PReLU activation

2 min readJul 10, 2019

This paper introduced both the PReLU activation and Kaiming initialization. We will discuss PReLU in this post and Kaiming initialization in next.

Parametric ReLU (PReLU)

ReLU has been one of the keys to the recent successes in deep learning. Its use has lead to better solutions than that of sigmoid. This is partially due to the vanishing gradient problem in case of sigmoid activations. But, we can still improve upon ReLU. LeakyReLU was introduced, which doesn’t zero out the negative inputs as ReLU does. Instead, it multiplies the negative input by a small value (like 0.02) and keeps the positive input as is. But this has shown a negligible increase in the accuracy of our models.

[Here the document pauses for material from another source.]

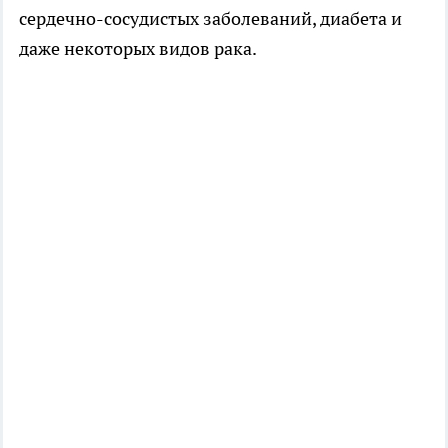
сердечно-сосудистых заболеваний, диабета и
даже некоторых видов рака.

(Left) ReLU, (Middle) LeakyReLU and (Last) PReLU

What if we can learn that small value during training so that our activation function can better adapt to the other parameters (like weights and biases). This is where PReLU comes in. We can learn the slope parameter using backpropagation at a negligible increase in the cost of training.

In feed-forward networks, each layer learns a single slope parameter. In CNNs we can learn them for each layer or we can learn them for each channel for each layer. Number of slope parameters to be learned=Number of layers (or sum of all channels in every layer). This is negligible as compared to the number of weights and biases to be learned.